Stocks are mere pieces of paper. Unlike owning a house, a car, or even a baseball card, the only reason to own a stock is investment. Stock investments increase through earnings growth and multiple expansion.

Publically traded companies are legally required to report their earnings four times a year. Of course, that doesn’t stop traders, brokers, pundits, journalists, analysts, and media personalities from speculating about future earnings and their growth, or lack thereof. And more importantly, the stock market is open for trading for far more than four days a year; it’s open Monday through Friday, 9:30 AM to 4:00 PM EST, and the market is never closed for more than three consecutive days. The day after Christmas is trading time!

Considering 43.1 million shares of AAPL changed hands on January 25 alone, it’s clear why stock prices fluctuate much more rapidly than things that are not bought and sold on an exchange.

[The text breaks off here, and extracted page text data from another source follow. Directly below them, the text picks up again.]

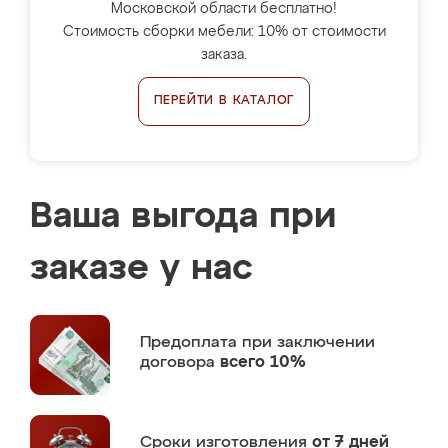
Московской области бесплатно!
Стоимость сборки мебели: 10% от стоимости
заказа.
ПЕРЕЙТИ В КАТАЛОГ
Ваша выгода при
заказе у нас
Предоплата
при заключении
договора
всего 10%
Сроки изготовления
от 7 дней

These long days and weeks (and for some, minutes and seconds) between quarters leave plenty of room for speculation and the gamut of emotions: Euphoria, panic, boredom, you name it. Sometimes those feelings are rational, and sometimes they aren’t. The point is, understanding stocks requires much more than crunching numbers.

But how does one value the intangible?

With stocks, you do it with the price-to-earnings ratio, commonly known as the “PE ratio” or “multiple”.

Here’s the equation: Price divided by Earnings equals Multiple.

P/E = M.

For example, let’s say AAPL’s last trade was $450. I want to know AAPL’s PE ratio (multiple) for 2012. As previously stated, AAPL earned $44.16 per share in 2012.

$450 (price) / $44.16 (earnings) = 10.19 (multiple).

So, AAPL trades at 10.19 times its 2012 earnings. In order to compare stocks to each other, you have to know their multiples (more on that later).

For the sake of discussion, let’s use the equation to solve for price. Price equals Earnings times Multiple.

P = E x M.

By looking at this equation, we can clearly see that a larger E (earnings) or larger M (multiple) would give us a higher stock price. But again, companies typically report earnings four times a year. The vast majority of a stock’s price fluctuation is based on the changing multiple (i.e. what people are willing to pay for the company’s earnings). You could say a multiple measures public sentiment, which is another way of saying “demand”. 

Of course, defining “demand” is much easier than figuring out where supply and demand will increase and decrease in the future. That is the key to investing in anything, stocks included.

Speaking of supply, it’s key to answering the next entry’s title question, “How can Facebook at $31 be more expensive than Apple at $450?”

Friday, January 25, 2013

What do the numbers on the CNBC ticker mean?


There, I’ve asked the question you were afraid to ask, and now I, your Dear Stock Leader, shall provide you the answer.

In all seriousness, I couldn’t answer this question until my senior year of college; if I can learn about stocks and make them my living, I have no doubt any of you with enough curiosity to read this can improve your investments and money management skills.

OK, back to the question at hand.

When I was a stock layman, I knew you wanted to “buy” a stock and, in theory, “sell” it for a profit in the future. What didn’t occur to me was that there was another human being on the opposite end of my “buy” or “sell”.

In other words, if I want to buy a share of Apple (symbol: AAPL) for $450, there has to be someone willing to sell me a share for $450. When that happens, a trade is made. THAT is what you see on the CNBC ticker: The most recent price of trades in various companies, including AAPL.

So what I missed by not seeing the human element of all stock trades was that the laws of supply and demand apply equally to stocks as they do to anything people buy and sell. And moreover, while there’s a tangible value to a stock’s earnings and/or dividend payments, every stock has an intangible value that is based on MANY people’s opinion of how the underlying company is doing presently and will do in the future. This is known as “the market”, but you could easily call it “demand”.

Of course, demand can naturally be as fickle as the people that create it, so indeed, understanding human nature and emotions is just as important as understanding your favorite company’s financials.